Book Review: Michael E. Gerber, The E-Myth Revisited: Why Most Small Businesses Don't Work and What to Do About It
The E-Myth books are highly recommended by a lot of other business authors, and by a number of business people I have met. I found The E-Myth Revisited to be very flabby – lots of good insights throughout, but woven around a series of stories and staccato imprecations that made the book a tougher read than it should be.
Gerber’s “e-myth” is about small businesses: the myth that people who start small businesses do so for an entrepreneurial impulse, whereas he proposes that most people start small businesses because they love what they do and want to do it for themselves. The problem, according to Gerber, is that people who love, say, baking, make great bakers but poor businesspeople. To be successful in business, you have to love running a business, not baking pies. I did like this point, which I’ve paraphrased: The purpose of going into business is not to do a job, but to free yourself up to create jobs for other people — if you’re the main person working in your small business, then you don’t have a business, you have a job, and your boss is a lunatic. I thought that was well stated.

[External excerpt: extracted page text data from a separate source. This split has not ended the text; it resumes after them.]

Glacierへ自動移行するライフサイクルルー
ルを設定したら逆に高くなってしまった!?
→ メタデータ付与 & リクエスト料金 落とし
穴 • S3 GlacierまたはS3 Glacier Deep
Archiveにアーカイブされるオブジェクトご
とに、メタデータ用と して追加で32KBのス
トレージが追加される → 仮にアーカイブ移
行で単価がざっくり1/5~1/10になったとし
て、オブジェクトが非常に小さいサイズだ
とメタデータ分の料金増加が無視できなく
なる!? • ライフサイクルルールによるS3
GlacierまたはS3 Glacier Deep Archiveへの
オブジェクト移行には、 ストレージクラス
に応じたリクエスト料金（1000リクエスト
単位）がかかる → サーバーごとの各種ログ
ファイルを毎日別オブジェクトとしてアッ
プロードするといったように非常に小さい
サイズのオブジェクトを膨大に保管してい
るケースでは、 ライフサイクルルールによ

Gerber’s main passion, though, is about establishing a “prototype” for a business, such as a franchise model, which organizes and establishes the systems under which the business will run. The point is that a franchise prototype or model sets up the systems that if operated correctly will help a business succeed, avoiding the “reinventing the wheel” phenomenon inherent in running small businesses.
The core argument is that businesses succeed when we set up thorough, tested systems to run them according to a blueprint designed for efficiency, automaticity, and order. Gerber makes a great point that you want to build a system-oriented business, not a people-oriented business, so that your system leverages the abilities of the people you have rather than requires you to hire more extraordinary people. It’s easier, cheaper, and more efficient to build one model and hire 100 ordinary people than build a bad model and hire 100 extraordinary ones. He also points out that a good business has to have a documented operations manual that sets out the blueprint.

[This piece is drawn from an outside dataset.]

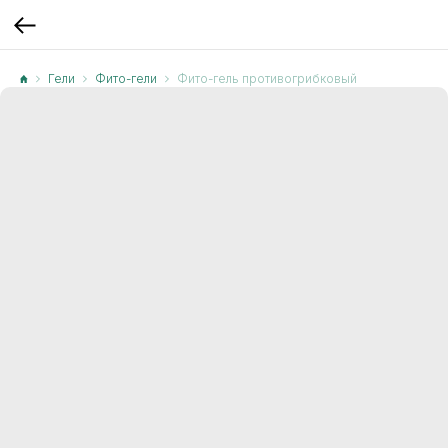
Гели
Фито-гели
Фито-гель противогрибковый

Gerber also sets out fundamental advice for business:
- Innovate by testing new strategies for increasing efficiency or sales.

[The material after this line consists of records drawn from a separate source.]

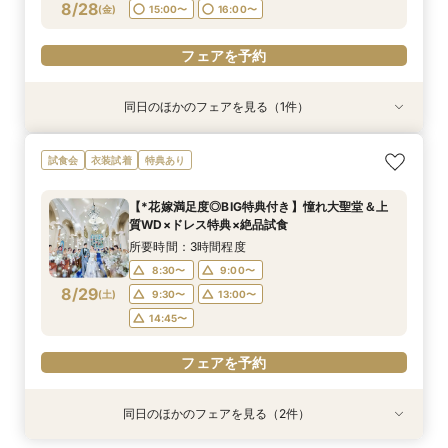
フェアを予約
8/28
(
金
)
15:00〜
16:00〜
フェアを予約
同日のほかのフェアを見る（1件）
試食会
衣装試着
特典あり
【大切なペットと挙式＆披露宴どちらもOK】
試食会
衣装試着
特典あり
ペット婚*安心相談会
所要時間：3時間程度
【*花嫁満足度◎BIG特典付き】憧れ大聖堂＆上
11:05〜
15:00〜
質WD×ドレス特典×絶品試食
8/28
(
金
)
所要時間：3時間程度
8:30〜
9:00〜
フェアを予約
8/29
(
土
)
9:30〜
13:00〜
14:45〜
フェアを予約
同日のほかのフェアを見る（2件）
試食会
試食会
衣装試着
衣装試着
特典あり
特典あり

- Quantify everything. Track all your numbers, so you know what works and what doesn’t work.
- Orchestrate a system which eliminates choice – i.e., it eliminates opportunities for decisions to be made that are inconsistent with the master blueprint.
This was the best part of the book, and the salient theme of the book: work on your business, not in your business, and set up a prototype (operations manual) that automatically runs your business to avoid becoming too reliant on yourself or personalities.
Takeaway
One of my main passions is customer service systems, the idea that a customer experience can be consistently maintained by creating systems that automate client service. I read this book years ago, and went back to re-read it for this review, and was surprised at how much Gerber’s argument about a “prototype” had seeped into my subconscious as I built my own personal philosophy about building a great business. I can’t necessarily recommend the whole book, but the Part II section on creating that prototype is a brilliant articulation of how to build a sustainable enterprise.